Dataset entries:
========
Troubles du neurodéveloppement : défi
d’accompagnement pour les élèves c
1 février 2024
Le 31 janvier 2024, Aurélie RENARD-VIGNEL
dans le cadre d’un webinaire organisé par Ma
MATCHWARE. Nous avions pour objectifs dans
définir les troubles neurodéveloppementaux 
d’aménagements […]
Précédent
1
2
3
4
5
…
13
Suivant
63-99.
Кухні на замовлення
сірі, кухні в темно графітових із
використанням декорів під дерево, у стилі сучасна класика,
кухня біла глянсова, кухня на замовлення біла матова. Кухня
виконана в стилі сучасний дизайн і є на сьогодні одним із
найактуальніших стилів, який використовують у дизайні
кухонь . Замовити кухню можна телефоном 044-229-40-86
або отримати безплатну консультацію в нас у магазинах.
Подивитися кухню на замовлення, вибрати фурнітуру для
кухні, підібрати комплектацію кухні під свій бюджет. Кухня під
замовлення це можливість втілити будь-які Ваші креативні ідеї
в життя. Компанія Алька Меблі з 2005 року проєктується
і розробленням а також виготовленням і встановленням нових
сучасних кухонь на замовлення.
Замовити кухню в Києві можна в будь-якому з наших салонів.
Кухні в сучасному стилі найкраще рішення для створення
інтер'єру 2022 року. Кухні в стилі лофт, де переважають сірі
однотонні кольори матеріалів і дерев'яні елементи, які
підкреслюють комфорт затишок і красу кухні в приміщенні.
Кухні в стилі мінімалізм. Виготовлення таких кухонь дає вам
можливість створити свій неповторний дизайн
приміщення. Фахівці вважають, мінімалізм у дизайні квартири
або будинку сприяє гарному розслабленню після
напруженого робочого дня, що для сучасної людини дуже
========
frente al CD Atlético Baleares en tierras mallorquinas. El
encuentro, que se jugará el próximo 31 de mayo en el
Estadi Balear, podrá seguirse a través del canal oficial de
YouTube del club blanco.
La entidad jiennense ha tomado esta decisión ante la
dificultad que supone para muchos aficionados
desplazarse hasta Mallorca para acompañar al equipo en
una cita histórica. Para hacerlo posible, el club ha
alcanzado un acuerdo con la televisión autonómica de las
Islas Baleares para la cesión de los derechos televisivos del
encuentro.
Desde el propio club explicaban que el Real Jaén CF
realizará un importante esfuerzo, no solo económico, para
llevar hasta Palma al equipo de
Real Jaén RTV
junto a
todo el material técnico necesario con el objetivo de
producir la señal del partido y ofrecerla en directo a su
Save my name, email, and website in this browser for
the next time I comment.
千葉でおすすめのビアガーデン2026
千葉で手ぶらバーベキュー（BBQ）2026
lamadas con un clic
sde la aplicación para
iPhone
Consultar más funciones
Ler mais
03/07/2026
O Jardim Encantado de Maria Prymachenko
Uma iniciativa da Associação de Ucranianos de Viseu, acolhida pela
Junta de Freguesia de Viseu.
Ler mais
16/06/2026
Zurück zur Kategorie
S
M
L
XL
========
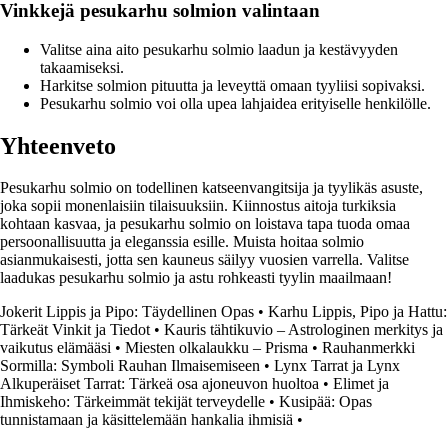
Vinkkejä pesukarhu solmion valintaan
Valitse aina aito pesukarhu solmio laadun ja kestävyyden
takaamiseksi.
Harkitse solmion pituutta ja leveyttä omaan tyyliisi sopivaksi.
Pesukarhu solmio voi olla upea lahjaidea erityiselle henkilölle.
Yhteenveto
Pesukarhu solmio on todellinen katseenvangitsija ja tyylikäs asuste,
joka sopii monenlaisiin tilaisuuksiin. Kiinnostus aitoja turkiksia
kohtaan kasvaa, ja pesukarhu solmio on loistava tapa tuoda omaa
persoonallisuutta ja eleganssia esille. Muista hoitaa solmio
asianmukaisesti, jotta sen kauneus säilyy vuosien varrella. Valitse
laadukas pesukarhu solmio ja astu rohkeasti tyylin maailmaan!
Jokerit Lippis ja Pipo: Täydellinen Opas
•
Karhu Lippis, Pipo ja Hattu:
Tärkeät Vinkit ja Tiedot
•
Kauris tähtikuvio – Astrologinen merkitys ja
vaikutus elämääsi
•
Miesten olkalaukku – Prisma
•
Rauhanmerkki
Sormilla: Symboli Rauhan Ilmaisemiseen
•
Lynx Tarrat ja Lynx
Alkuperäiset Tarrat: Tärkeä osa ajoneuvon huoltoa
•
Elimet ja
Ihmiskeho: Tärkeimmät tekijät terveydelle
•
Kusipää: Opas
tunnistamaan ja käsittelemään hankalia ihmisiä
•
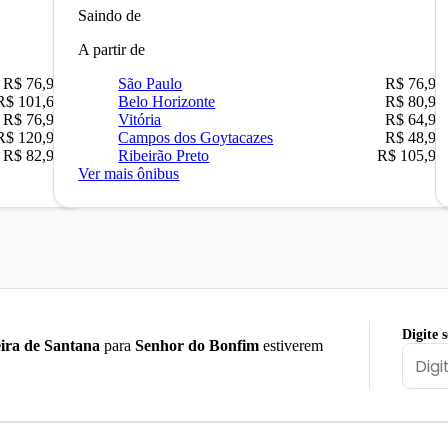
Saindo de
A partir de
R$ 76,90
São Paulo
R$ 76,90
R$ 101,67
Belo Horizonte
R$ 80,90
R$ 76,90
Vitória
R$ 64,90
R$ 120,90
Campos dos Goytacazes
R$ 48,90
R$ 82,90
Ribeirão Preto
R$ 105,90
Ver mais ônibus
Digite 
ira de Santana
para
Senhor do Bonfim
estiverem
========
Problem details: Where a line above includes "Tarrat", copy that line.

Expected answer:
Lynx Tarrat ja Lynx
Alkuperäiset Tarrat: Tärkeä osa ajoneuvon huoltoa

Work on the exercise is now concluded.